実験の時、水道水は使えません。
なぜなら、水道水には不純物が多く含まれているからです。
高校の実験ではそれほど気にしなくていいと水を甘く見ると、正しい結果が出ず、実験が失敗するなどかなり困ることがあります。
水が原因でつい先日も思ったような反応が出ず大変焦り、水の重要性を再認識したところです。
本校では水道につなげるタイプのイオンカートリッジ純水器を使用して純水を得ているのですが、すでに10年ほど経過しており、イオン交換樹脂が劣化?消耗?されて導電率も大きくなってほぼ水道水になっていたようでした。
ということで、専門業者さんに交換していただきました。
まずは、水を抜いて充填されている古いイオン交換樹脂を取り除きます。
空っぽにしたら、新しい樹脂を入れます。
少しずつ、少しずつ入れます。
古いものも、新しいものも区別がつきませんが、、、、たらこ?とびこ?のような魚の卵みたいに小さい粒です。
みんな同じような粒に見えますが、陽イオンを交換する「カチオン交換樹脂」と陰イオンを交換する「アニオン交換樹脂」が混ざっているということでした。専門の業者さんによると、わずかに色が違い、水を入れると二層に分離するんだとか。
イメージ図
なんとなく説明すると・・・
水道水には消毒のための塩素イオンが含まれているし、台所など水回りが白くなってしまう原因はカルシウムイオンだと言われています。それらを樹脂が取り除き水だけが出てくるという仕組みです。
イオンは電荷があるため、導電率が低いということは電気を通さないので純水だということ。
こまめに導電率はチェックしていないといけないそうです。
イオン交換樹脂の純水製造装置は、小さいものだと持ち運びもでき、水道につなげるだけで簡単にたくさん純水を使用できるので手軽です。ただ難点もあって、水に含まれる不要なイオンは取り除かれますが有機物は含まれたまま。藻が生えてしまったりするので、なるべく毎日使用したり、光が当たらないようにしたりと注意が必要です。
前任校では、蒸留装置で作られた蒸留水でした。
ざっくりいうと電気で沸騰させて水を気化させ、冷却して蒸留水を得ます。電気代がかかるのでもったいないし、蒸留させるので大量に作るのは時間がかかるのでなかなか使えなかったのですが、そうすると結局空気中の不純物を吸収したり純度は下がるようです。

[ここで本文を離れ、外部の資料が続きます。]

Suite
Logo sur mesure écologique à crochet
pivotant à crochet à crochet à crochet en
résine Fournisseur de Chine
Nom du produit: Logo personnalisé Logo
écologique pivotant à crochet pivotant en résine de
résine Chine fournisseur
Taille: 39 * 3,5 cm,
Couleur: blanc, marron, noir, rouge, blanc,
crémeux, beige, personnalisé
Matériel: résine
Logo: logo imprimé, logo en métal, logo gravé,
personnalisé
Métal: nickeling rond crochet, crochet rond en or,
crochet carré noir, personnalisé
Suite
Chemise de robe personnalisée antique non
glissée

さらに大学や分析機関では、RO水、RO-EDI水、超純水などいろいろな水を使い分けているようです。
純水装置はかなり高額で、定期的に樹脂を交換したりメンテナンスが必要な場合もあるので、あまり実験を行わない場合は純水を購入して使ったほうがいいかもしれません。
環境に応じて装置を選ぶことが大切でしょうか。